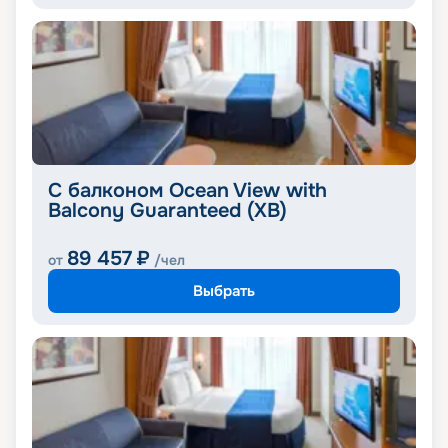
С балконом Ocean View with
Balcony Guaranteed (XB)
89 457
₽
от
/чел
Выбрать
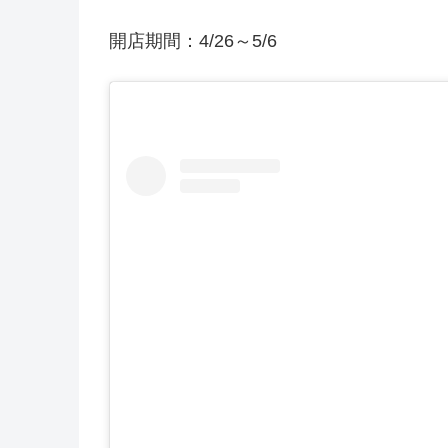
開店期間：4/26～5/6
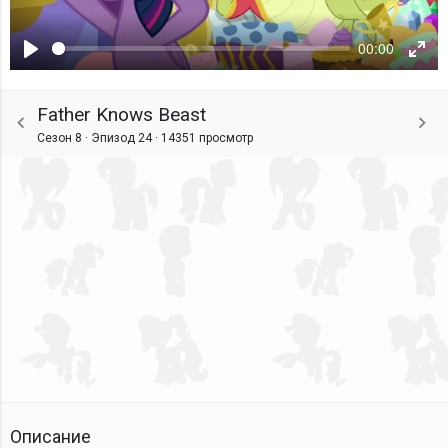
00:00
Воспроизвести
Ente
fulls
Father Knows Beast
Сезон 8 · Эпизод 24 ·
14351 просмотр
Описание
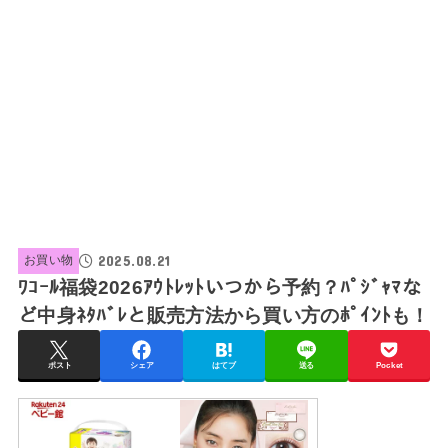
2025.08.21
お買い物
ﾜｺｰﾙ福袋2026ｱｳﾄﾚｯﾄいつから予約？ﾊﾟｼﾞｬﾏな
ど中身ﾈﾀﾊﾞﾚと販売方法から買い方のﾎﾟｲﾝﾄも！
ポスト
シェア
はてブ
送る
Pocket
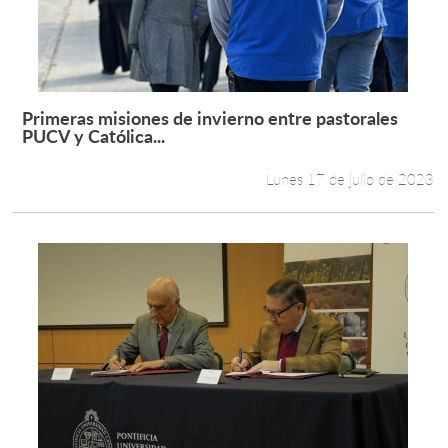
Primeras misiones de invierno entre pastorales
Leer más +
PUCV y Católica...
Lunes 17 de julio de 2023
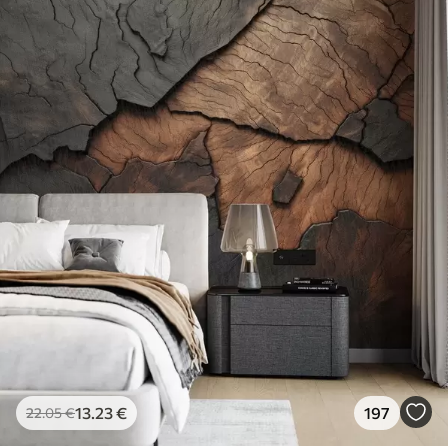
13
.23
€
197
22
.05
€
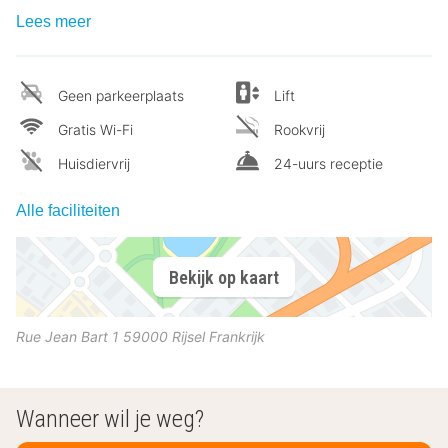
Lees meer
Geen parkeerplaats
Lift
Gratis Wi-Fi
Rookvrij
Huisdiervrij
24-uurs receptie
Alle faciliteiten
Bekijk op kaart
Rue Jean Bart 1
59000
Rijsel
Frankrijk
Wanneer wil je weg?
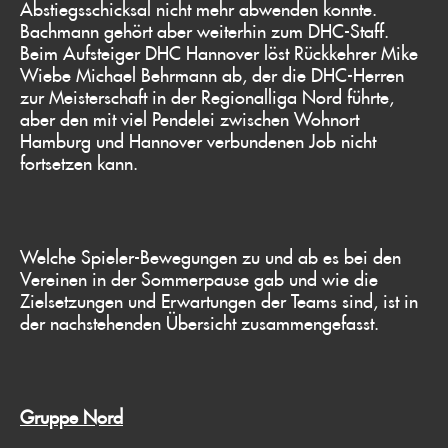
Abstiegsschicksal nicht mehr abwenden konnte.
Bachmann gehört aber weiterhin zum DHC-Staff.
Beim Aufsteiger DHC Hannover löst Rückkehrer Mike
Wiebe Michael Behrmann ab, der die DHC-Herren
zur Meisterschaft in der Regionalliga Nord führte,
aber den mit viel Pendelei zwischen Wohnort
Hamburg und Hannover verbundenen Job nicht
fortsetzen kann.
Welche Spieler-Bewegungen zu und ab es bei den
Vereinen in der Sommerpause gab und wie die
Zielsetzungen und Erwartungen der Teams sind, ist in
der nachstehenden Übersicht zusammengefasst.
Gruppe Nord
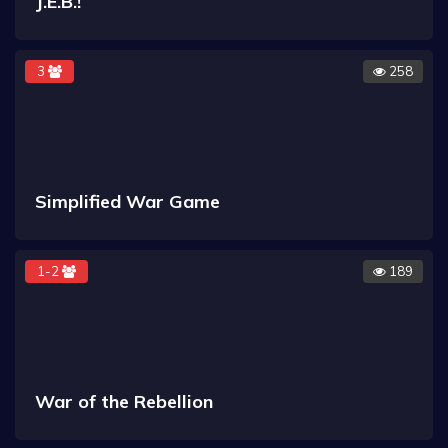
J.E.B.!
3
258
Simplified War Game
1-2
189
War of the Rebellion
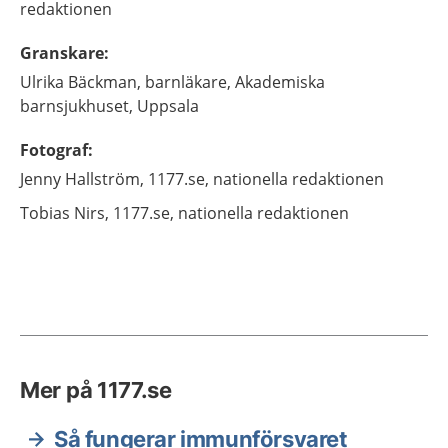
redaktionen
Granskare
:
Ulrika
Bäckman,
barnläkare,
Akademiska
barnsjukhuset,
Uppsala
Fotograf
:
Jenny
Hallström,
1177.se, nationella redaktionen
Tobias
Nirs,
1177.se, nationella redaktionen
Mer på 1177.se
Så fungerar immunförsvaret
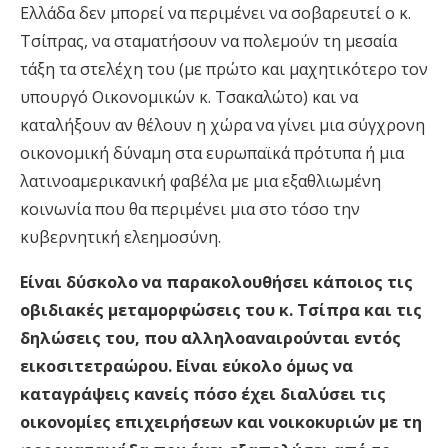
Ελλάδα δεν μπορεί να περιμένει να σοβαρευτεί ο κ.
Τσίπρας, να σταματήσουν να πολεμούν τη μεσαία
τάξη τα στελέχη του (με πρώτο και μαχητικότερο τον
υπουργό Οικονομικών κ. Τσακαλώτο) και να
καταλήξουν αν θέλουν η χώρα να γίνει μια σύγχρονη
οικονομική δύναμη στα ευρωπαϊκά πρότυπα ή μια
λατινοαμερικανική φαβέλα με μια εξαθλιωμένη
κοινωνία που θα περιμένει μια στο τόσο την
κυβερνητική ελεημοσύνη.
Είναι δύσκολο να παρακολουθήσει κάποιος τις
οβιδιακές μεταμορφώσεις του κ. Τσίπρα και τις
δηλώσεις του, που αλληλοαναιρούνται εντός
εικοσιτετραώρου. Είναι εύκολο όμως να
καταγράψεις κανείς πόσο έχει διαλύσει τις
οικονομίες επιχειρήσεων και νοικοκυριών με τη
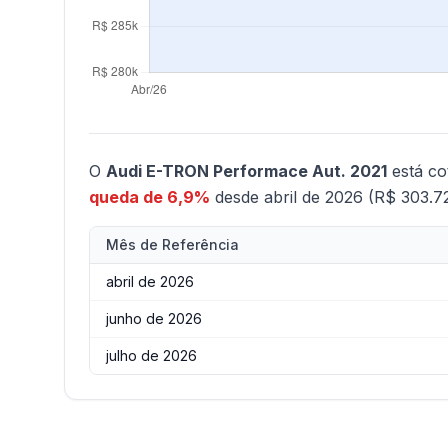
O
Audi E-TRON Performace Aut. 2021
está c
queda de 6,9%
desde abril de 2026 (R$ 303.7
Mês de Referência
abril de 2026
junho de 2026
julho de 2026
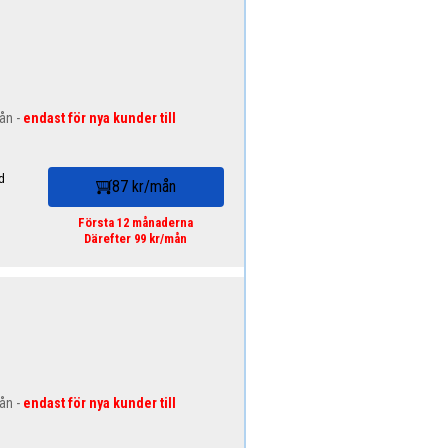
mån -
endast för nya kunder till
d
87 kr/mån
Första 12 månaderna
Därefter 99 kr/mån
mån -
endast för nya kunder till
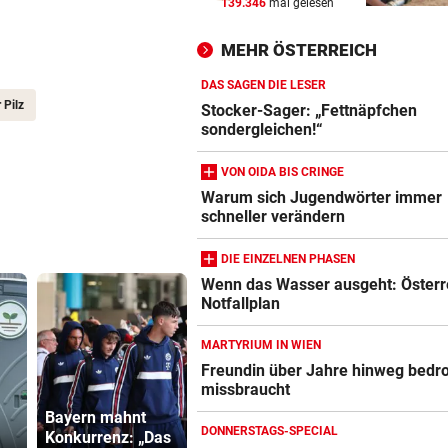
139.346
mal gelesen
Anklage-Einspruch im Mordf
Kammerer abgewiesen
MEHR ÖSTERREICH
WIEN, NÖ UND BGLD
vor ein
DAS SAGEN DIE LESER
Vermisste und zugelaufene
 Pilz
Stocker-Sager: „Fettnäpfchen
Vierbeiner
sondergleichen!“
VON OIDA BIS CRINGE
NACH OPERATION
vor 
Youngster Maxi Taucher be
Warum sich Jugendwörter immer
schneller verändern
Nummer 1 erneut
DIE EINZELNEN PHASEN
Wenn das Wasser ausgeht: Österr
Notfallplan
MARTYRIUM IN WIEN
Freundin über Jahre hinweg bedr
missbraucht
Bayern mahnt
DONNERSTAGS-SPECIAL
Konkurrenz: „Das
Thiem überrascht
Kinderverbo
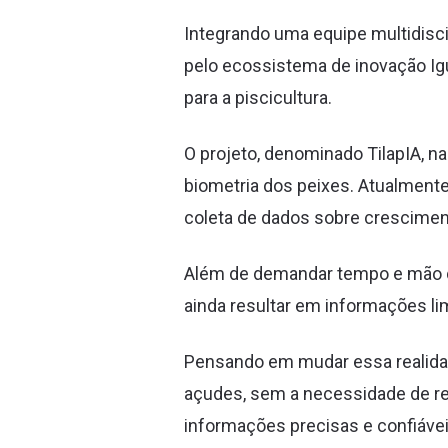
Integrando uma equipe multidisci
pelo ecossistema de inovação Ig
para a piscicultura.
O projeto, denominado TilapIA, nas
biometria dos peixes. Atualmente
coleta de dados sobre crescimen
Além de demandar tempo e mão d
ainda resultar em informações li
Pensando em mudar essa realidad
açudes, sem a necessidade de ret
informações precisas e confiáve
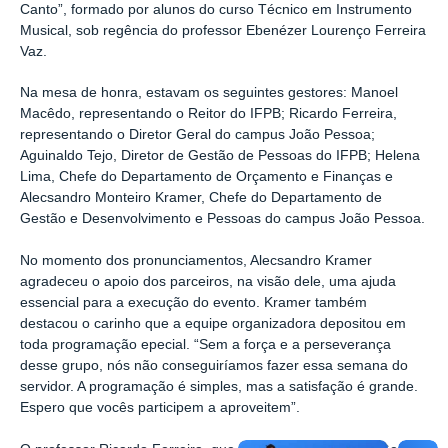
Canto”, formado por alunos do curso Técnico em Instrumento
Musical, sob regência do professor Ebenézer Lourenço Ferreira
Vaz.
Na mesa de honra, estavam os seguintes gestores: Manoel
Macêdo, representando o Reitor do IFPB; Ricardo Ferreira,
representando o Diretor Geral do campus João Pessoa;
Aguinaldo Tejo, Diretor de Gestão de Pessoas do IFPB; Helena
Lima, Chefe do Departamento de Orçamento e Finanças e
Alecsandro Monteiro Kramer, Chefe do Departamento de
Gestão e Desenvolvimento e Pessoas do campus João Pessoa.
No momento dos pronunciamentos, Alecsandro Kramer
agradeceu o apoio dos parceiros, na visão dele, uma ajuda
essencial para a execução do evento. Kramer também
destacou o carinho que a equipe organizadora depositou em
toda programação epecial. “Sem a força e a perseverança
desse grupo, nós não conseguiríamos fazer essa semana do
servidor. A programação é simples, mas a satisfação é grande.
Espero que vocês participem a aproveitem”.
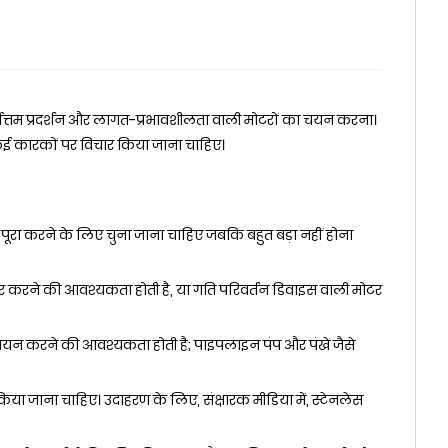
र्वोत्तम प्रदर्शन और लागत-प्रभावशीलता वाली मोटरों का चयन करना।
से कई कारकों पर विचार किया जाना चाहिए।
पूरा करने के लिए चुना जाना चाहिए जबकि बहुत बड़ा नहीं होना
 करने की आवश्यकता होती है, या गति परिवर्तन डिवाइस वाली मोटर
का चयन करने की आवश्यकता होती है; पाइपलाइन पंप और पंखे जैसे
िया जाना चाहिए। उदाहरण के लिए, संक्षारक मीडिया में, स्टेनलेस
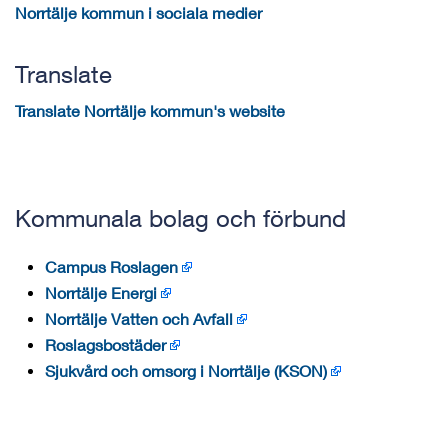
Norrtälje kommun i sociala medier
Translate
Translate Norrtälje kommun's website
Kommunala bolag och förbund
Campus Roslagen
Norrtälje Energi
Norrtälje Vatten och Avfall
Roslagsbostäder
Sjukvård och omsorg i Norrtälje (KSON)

************

What is needed is an exact copy of the entries, without any images.

* Written response
С балконом Ocean View with
Balcony Guaranteed (XB)
89 457
₽
от
/чел
Выбрать
開店期間：4/26～5/6
00:00
Воспроизвести
Ente
fulls
Father Knows Beast
Сезон 8 · Эпизод 24 ·
14351 просмотр
Описание
2025.08.21
お買い物
ﾜｺｰﾙ福袋2026ｱｳﾄﾚｯﾄいつから予約？ﾊﾟｼﾞｬﾏな
ど中身ﾈﾀﾊﾞﾚと販売方法から買い方のﾎﾟｲﾝﾄも！
ポスト
シェア
はてブ
送る
Pocket
Primeras misiones de invierno entre pastorales
Leer más +
PUCV y Católica...
Lunes 17 de julio de 2023
13
.23
€
197
22
.05
€
Lees meer
Geen parkeerplaats
Lift
Gratis Wi-Fi
Rookvrij
Huisdiervrij
24-uurs receptie
Alle faciliteiten
Bekijk op kaart
Rue Jean Bart 1
59000
Rijsel
Frankrijk
Wanneer wil je weg?
Abstiegsschicksal nicht mehr abwenden konnte.
Bachmann gehört aber weiterhin zum DHC-Staff.
Beim Aufsteiger DHC Hannover löst Rückkehrer Mike
Wiebe Michael Behrmann ab, der die DHC-Herren
zur Meisterschaft in der Regionalliga Nord führte,
aber den mit viel Pendelei zwischen Wohnort
Hamburg und Hannover verbundenen Job nicht
fortsetzen kann.
Welche Spieler-Bewegungen zu und ab es bei den
Vereinen in der Sommerpause gab und wie die
Zielsetzungen und Erwartungen der Teams sind, ist in
der nachstehenden Übersicht zusammengefasst.
Gruppe Nord
J.E.B.!
3
258
Simplified War Game
1-2
189
War of the Rebellion
redaktionen
Granskare
:
Ulrika
Bäckman,
barnläkare,
Akademiska
barnsjukhuset,
Uppsala
Fotograf
:
Jenny
Hallström,
1177.se, nationella redaktionen
Tobias
Nirs,
1177.se, nationella redaktionen
Mer på 1177.se
Så fungerar immunförsvaret
Ελλάδα δεν μπορεί να περιμένει να σοβαρευτεί ο κ.
Τσίπρας, να σταματήσουν να πολεμούν τη μεσαία
τάξη τα στελέχη του (με πρώτο και μαχητικότερο τον
υπουργό Οικονομικών κ. Τσακαλώτο) και να
καταλήξουν αν θέλουν η χώρα να γίνει μια σύγχρονη
οικονομική δύναμη στα ευρωπαϊκά πρότυπα ή μια
λατινοαμερικανική φαβέλα με μια εξαθλιωμένη
κοινωνία που θα περιμένει μια στο τόσο την
κυβερνητική ελεημοσύνη.
Είναι δύσκολο να παρακολουθήσει κάποιος τις
οβιδιακές μεταμορφώσεις του κ. Τσίπρα και τις
δηλώσεις του, που αλληλοαναιρούνται εντός
εικοσιτετραώρου. Είναι εύκολο όμως να
καταγράψεις κανείς πόσο έχει διαλύσει τις
οικονομίες επιχειρήσεων και νοικοκυριών με τη
O
Audi E-TRON Performace Aut. 2021
está c
queda de 6,9%
desde abril de 2026 (R$ 303.7
Mês de Referência
abril de 2026
junho de 2026
julho de 2026
mån -
endast för nya kunder till
d
87 kr/mån
Första 12 månaderna
Därefter 99 kr/mån
mån -
endast för nya kunder till
139.346
mal gelesen
Anklage-Einspruch im Mordf
Kammerer abgewiesen
MEHR ÖSTERREICH
WIEN, NÖ UND BGLD
vor ein
DAS SAGEN DIE LESER
Vermisste und zugelaufene
 Pilz
Stocker-Sager: „Fettnäpfchen
Vierbeiner
sondergleichen!“
VON OIDA BIS CRINGE
NACH OPERATION
vor 
Youngster Maxi Taucher be
Warum sich Jugendwörter immer
schneller verändern
Nummer 1 erneut
DIE EINZELNEN PHASEN
Wenn das Wasser ausgeht: Österr
Notfallplan
MARTYRIUM IN WIEN
Freundin über Jahre hinweg bedr
missbraucht
Bayern mahnt
DONNERSTAGS-SPECIAL
Konkurrenz: „Das
Thiem überrascht
Kinderverbo
Integrando uma equipe multidisci
pelo ecossistema de inovação Ig
para a piscicultura.
O projeto, denominado TilapIA, nas
biometria dos peixes. Atualmente
coleta de dados sobre crescimen
Além de demandar tempo e mão d
ainda resultar em informações li
Pensando em mudar essa realidad
açudes, sem a necessidade de ret
informações precisas e confiáve
Canto”, formado por alunos do curso Técnico em Instrumento
Musical, sob regência do professor Ebenézer Lourenço Ferreira
Vaz.
Na mesa de honra, estavam os seguintes gestores: Manoel
Macêdo, representando o Reitor do IFPB; Ricardo Ferreira,
representando o Diretor Geral do campus João Pessoa;
Aguinaldo Tejo, Diretor de Gestão de Pessoas do IFPB; Helena
Lima, Chefe do Departamento de Orçamento e Finanças e
Alecsandro Monteiro Kramer, Chefe do Departamento de
Gestão e Desenvolvimento e Pessoas do campus João Pessoa.
No momento dos pronunciamentos, Alecsandro Kramer
agradeceu o apoio dos parceiros, na visão dele, uma ajuda
essencial para a execução do evento. Kramer também
destacou o carinho que a equipe organizadora depositou em
toda programação epecial. “Sem a força e a perseverança
desse grupo, nós não conseguiríamos fazer essa semana do
servidor. A programação é simples, mas a satisfação é grande.
Espero que vocês participem a aproveitem”.
र्वोत्तम प्रदर्शन और लागत-प्रभावशीलता वाली मोटरों का चयन करना।
से कई कारकों पर विचार किया जाना चाहिए।
पूरा करने के लिए चुना जाना चाहिए जबकि बहुत बड़ा नहीं होना
 करने की आवश्यकता होती है, या गति परिवर्तन डिवाइस वाली मोटर
का चयन करने की आवश्यकता होती है; पाइपलाइन पंप और पंखे जैसे
िया जाना चाहिए। उदाहरण के लिए, संक्षारक मीडिया में, स्टेनलेस
Norrtälje kommun i sociala medier
Translate
Translate Norrtälje kommun's website
Kommunala bolag och förbund
Campus Roslagen
Norrtälje Energi
Norrtälje Vatten och Avfall
Roslagsbostäder
Sjukvård och omsorg i Norrtälje (KSON)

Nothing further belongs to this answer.